* Task goal: Where the string "meaning" occurs in a line of the entries below, copy that line.

(Transcribed page contents)

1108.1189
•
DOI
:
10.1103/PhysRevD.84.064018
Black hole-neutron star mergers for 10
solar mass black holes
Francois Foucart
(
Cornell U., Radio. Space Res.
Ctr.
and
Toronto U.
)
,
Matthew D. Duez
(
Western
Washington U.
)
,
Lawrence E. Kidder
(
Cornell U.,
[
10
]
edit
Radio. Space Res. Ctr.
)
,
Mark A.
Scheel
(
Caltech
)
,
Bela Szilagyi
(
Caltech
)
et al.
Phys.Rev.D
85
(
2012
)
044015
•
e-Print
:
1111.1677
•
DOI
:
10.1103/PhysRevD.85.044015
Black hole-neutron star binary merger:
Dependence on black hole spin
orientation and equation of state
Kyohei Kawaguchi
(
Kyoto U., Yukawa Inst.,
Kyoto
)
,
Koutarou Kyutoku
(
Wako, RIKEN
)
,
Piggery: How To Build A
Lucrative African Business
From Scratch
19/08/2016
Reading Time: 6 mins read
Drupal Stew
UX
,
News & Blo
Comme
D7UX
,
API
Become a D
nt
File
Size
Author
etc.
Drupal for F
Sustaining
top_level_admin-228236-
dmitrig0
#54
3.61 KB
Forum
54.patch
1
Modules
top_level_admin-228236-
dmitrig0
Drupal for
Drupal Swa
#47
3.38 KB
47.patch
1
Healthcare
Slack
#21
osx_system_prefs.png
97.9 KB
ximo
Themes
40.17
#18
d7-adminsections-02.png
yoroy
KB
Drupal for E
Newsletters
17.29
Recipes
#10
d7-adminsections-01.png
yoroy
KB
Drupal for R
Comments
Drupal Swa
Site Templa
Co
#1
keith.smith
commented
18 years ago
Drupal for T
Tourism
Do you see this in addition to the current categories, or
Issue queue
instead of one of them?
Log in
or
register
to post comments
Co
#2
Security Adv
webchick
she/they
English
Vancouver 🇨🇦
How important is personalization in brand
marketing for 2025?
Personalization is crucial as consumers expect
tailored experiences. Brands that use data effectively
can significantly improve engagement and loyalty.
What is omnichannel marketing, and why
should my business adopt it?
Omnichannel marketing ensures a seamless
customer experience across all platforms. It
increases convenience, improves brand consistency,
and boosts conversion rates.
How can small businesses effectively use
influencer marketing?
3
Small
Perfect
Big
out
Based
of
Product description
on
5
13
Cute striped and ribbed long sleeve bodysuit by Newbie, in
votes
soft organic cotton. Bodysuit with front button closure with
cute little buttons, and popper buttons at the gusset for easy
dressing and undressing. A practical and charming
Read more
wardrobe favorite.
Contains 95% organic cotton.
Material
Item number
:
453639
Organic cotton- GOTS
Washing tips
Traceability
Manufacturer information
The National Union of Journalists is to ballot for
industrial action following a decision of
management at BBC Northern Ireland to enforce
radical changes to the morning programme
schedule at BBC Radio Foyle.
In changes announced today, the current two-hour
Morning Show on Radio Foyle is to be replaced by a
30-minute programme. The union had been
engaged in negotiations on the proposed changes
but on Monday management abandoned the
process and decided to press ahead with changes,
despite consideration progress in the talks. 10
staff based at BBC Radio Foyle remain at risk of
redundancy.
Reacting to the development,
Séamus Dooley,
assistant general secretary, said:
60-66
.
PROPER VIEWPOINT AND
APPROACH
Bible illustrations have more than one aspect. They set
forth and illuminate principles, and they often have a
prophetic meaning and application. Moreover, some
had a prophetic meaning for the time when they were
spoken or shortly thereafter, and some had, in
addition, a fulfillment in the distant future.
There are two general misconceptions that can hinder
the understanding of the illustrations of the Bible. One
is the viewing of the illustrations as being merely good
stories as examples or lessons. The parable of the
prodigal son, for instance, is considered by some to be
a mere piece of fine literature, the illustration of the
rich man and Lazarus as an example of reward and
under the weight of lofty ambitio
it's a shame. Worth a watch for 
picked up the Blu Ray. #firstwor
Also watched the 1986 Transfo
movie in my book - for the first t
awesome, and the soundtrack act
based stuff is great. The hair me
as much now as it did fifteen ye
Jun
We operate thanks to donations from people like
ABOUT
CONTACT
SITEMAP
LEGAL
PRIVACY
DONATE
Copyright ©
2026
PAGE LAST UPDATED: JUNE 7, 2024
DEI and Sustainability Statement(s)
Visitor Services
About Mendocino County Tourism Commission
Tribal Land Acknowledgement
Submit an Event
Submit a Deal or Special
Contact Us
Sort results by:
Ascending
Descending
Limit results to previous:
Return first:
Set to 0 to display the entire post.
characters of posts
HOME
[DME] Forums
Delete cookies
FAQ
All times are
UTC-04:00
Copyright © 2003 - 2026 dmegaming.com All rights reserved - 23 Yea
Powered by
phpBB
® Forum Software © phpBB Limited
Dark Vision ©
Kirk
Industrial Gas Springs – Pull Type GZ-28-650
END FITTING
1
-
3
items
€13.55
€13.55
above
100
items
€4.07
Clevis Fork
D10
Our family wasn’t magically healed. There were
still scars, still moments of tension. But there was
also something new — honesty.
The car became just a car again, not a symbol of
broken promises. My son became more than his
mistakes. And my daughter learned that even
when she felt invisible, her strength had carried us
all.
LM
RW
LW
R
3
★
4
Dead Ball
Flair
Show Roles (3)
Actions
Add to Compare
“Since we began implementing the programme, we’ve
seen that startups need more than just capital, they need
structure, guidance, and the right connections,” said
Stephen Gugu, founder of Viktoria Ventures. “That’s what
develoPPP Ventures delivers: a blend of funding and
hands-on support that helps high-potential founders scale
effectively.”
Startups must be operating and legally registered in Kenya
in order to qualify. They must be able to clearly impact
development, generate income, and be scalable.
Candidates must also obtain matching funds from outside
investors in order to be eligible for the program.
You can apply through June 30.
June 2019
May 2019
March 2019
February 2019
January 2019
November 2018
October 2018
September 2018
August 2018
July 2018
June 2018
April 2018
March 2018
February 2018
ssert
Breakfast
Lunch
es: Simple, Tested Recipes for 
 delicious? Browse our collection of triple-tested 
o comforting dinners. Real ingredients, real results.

* Task solution:
prophetic meaning and application. Moreover, some
had a prophetic meaning for the time when they were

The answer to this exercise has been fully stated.